Imperial To Launch Vape Company Competing With Juul

Imperial To Launch Vape Company Competing With Juul

The British tobacco firm Imperial Brands announced recently that they’re preparing to release their own vapor product line to compete with Juul Labs, according to The Star. These “Next Generation Products” are looking to gain back some of the market share the company lost in the last year due to the increased popularity of vapor products.  


“We are currently witnessing the biggest consumer shift in our history, with millions of smokers around the world choosing to switch to less harmful Next Generation Products,” reads a statement from Imperial Brands on their website. “NGPs offer smokers alternatives to combustible tobacco and are broadly divided into two categories: vapor products and heated tobacco products.”


Imperial is the fourth-largest tobacco company in the world and owns familiar American brands including Winston and Golden Virginia.  The product launch comes in the wake of figures that indicate Juul is claiming a majority share (68 percent) of the U.S.’s total retail vape market after only three years in business.
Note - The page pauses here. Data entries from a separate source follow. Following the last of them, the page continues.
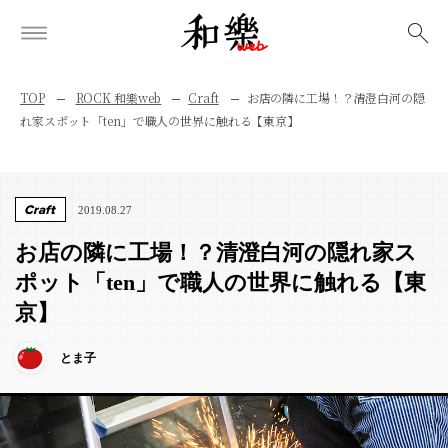
検索
TOP
ROCK 和樂web
Craft
お店の隣に工場！？清澄白河の隠
れ家スポット「ten」で職人の世界に触れる【東京】
Craft
2019.08.27
お店の隣に工場！？清澄白河の隠れ家ス
ポット「ten」で職人の世界に触れる【東
京】
とま子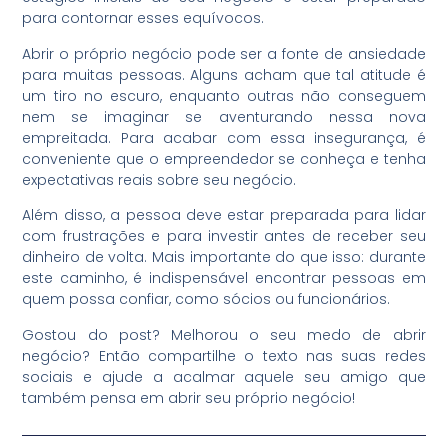
para contornar esses equívocos.
Abrir o próprio negócio pode ser a fonte de ansiedade
para muitas pessoas. Alguns acham que tal atitude é
um tiro no escuro, enquanto outras não conseguem
nem se imaginar se aventurando nessa nova
empreitada. Para acabar com essa insegurança, é
conveniente que o empreendedor se conheça e tenha
expectativas reais sobre seu negócio.
Além disso, a pessoa deve estar preparada para lidar
com frustrações e para investir antes de receber seu
dinheiro de volta. Mais importante do que isso: durante
este caminho, é indispensável encontrar pessoas em
quem possa confiar, como sócios ou funcionários.
Gostou do post? Melhorou o seu medo de abrir
negócio? Então compartilhe o texto nas suas redes
sociais e ajude a acalmar aquele seu amigo que
também pensa em abrir seu próprio negócio!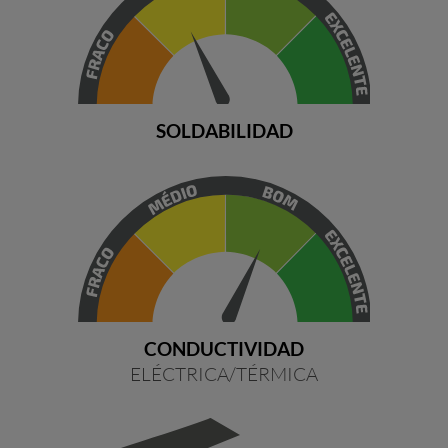
SOLDABILIDAD
CONDUCTIVIDAD
ELÉCTRICA/TÉRMICA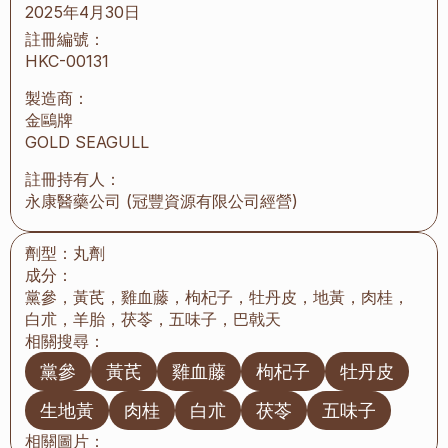
2025年4月30日
註冊編號：
HKC-00131
製造商：
金鷗牌
GOLD SEAGULL
註冊持有人：
永康醫藥公司 (冠豐資源有限公司經營)
劑型：
丸劑
成分：
黨參，黃芪，雞血藤，枸杞子，牡丹皮，地黃，肉桂，
白朮，羊胎，茯苓，五味子，巴戟天
相關搜尋：
黨參
黃芪
雞血藤
枸杞子
牡丹皮
生地黃
肉桂
白朮
茯苓
五味子
相關圖片：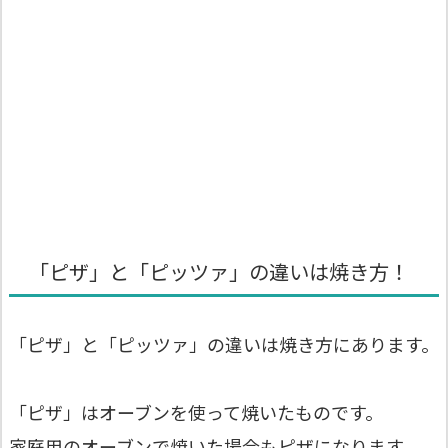
「ピザ」と「ピッツァ」の違いは焼き方！
「ピザ」と「ピッツァ」の違いは焼き方にあります。
「ピザ」はオーブンを使って焼いたものです。
家庭用のオーブンで焼いた場合もピザになります。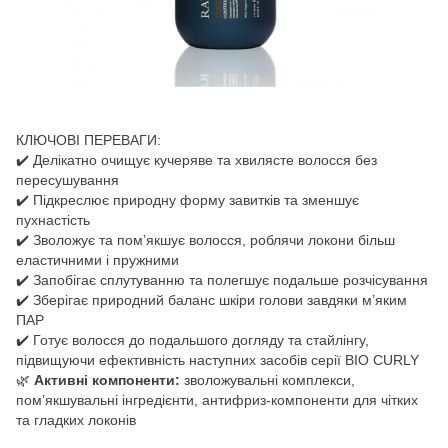
КЛЮЧОВІ ПЕРЕВАГИ:
✔️ Делікатно очищує кучеряве та хвилясте волосся без
пересушування
✔️ Підкреслює природну форму завитків та зменшує
пухнастість
✔️ Зволожує та пом’якшує волосся, роблячи локони більш
еластичними і пружними
✔️ Запобігає сплутуванню та полегшує подальше розчісування
✔️ Зберігає природний баланс шкіри голови завдяки м’яким
ПАР
✔️ Готує волосся до подальшого догляду та стайлінгу,
підвищуючи ефективність наступних засобів серії BIO CURLY
🌿
Активні компоненти:
зволожувальні комплекси,
пом’якшувальні інгредієнти, антифриз-компоненти для чітких
та гладких локонів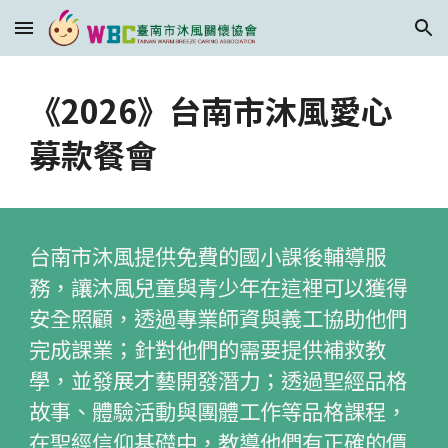
Skip to main content
Skip to navigation
《
202
6》台南市沐風愛心
募款餐會
台南市沐風提供免費的國小課後輔導服
務，讓沐風兒童與青少年在這裡可以獲得
安全照顧，透過專業師資與義工協助他們
完成課業；針對他們的需要提供補救教
學，並發展才藝開發潛力；透過聖經品格
故事、體驗活動與團體工作等品格課程，
在聖經信仰基礎中，教導他們有正確的價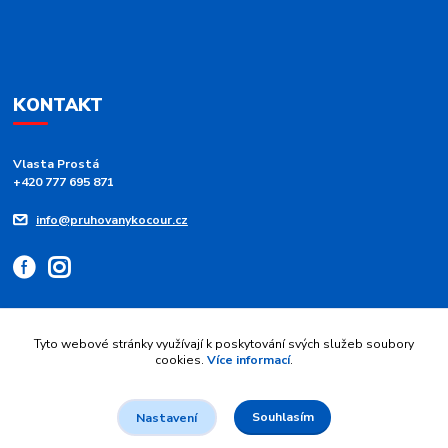
KONTAKT
Vlasta Prostá
+420 777 695 871
info@pruhovanykocour.cz
Tyto webové stránky využívají k poskytování svých služeb soubory
cookies.
Více informací
.
Upravit sběr cookies.
Souhlasím
Nastavení
© 2026 Pruhovaný kocour - modré pruhy 💙 srdce z duhy | Vytvořil
Jan
Maier
.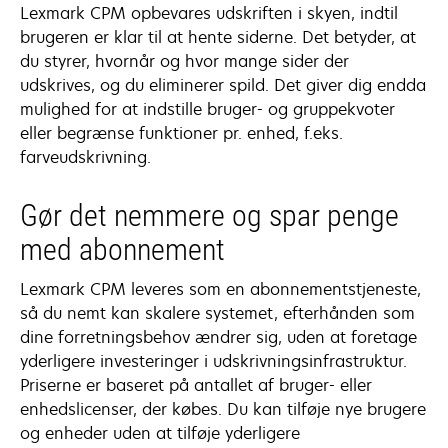
Lexmark CPM opbevares udskriften i skyen, indtil
brugeren er klar til at hente siderne. Det betyder, at
du styrer, hvornår og hvor mange sider der
udskrives, og du eliminerer spild. Det giver dig endda
mulighed for at indstille bruger- og gruppekvoter
eller begrænse funktioner pr. enhed, f.eks.
farveudskrivning.
Gør det nemmere og spar penge
med abonnement
Lexmark CPM leveres som en abonnementstjeneste,
så du nemt kan skalere systemet, efterhånden som
dine forretningsbehov ændrer sig, uden at foretage
yderligere investeringer i udskrivningsinfrastruktur.
Priserne er baseret på antallet af bruger- eller
enhedslicenser, der købes. Du kan tilføje nye brugere
og enheder uden at tilføje yderligere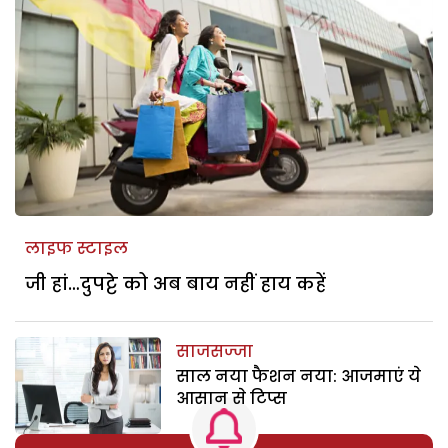
लाइफ स्टाइल
जी हां…दुपट्टे को अब बाय नहीं हाय कहें
साजसज्जा
साल नया फैशन नया: आजमाएं ये
आसान से टिप्स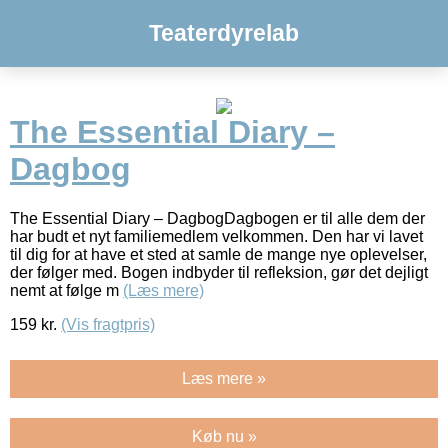
Teaterdyrelab
The Essential Diary –
Dagbog
The Essential Diary – DagbogDagbogen er til alle dem der
har budt et nyt familiemedlem velkommen. Den har vi lavet
til dig for at have et sted at samle de mange nye oplevelser,
der følger med. Bogen indbyder til refleksion, gør det dejligt
nemt at følge m
(Læs mere)
159
kr.
(Vis fragtpris)
Læs mere »
Køb nu »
For CEO Alison Cooper, this type of financial success points to the branding offered by Juul products.


“The type of experience Juul delivered was definitely a step forward,” Cooper said in an interview at Imperial’s headquarters in Bristol, England. “Smokers weren’t switching completely in to vaping before because the experience wasn’t satisfying enough. That’s what we are trying to achieve.”


Imperial Brands, like other Big Tobacco companies, have faced increasing competition from vapor products both inside the United States and abroad. Last year, the combustible cigarette market dropped by 18 percent in Japan. The U.S. is the world’s biggest e-cigarette market, and the only one in which Imperial is profitable. But Juul’s rise over the last three years has caused Imperial’s market share to fall by more than half, to just eight percent last year, according to Wells Fargo.


Cooper dismissed concerns that this was part of a larger drop on a worldwide scale. She told investors that the Japanese market was the only market where she expected rapid disruption for the tobacco industry, and argued that the popularity of vapor products in the U.K. and the U.S. means demand for nicotine products will continue to exist even as tobacco use declines.


Big Tobacco companies have taken this approach towards vapor products before. Philip Morris has taken similar steps to shift the industry away from combustible cigarettes in promoting their own iQOS (I-Quit-Ordinary-Cigarettes) which heats tobacco at a lower temperature rather than burning tobacco like in combustible cigarettes, while keeping a need for an actual tobacco product in play.  


Both Imperial Brands and Philip Morris Inc. are Big Tobacco companies caught in the crosshairs of a trend that portends declining revenue for their core products. Instead of marketing strictly to promote combustible cigarettes, the popularity of brands like Juul have forced Big Tobacco companies to promote cessation from their own products as a way to keep up with the market.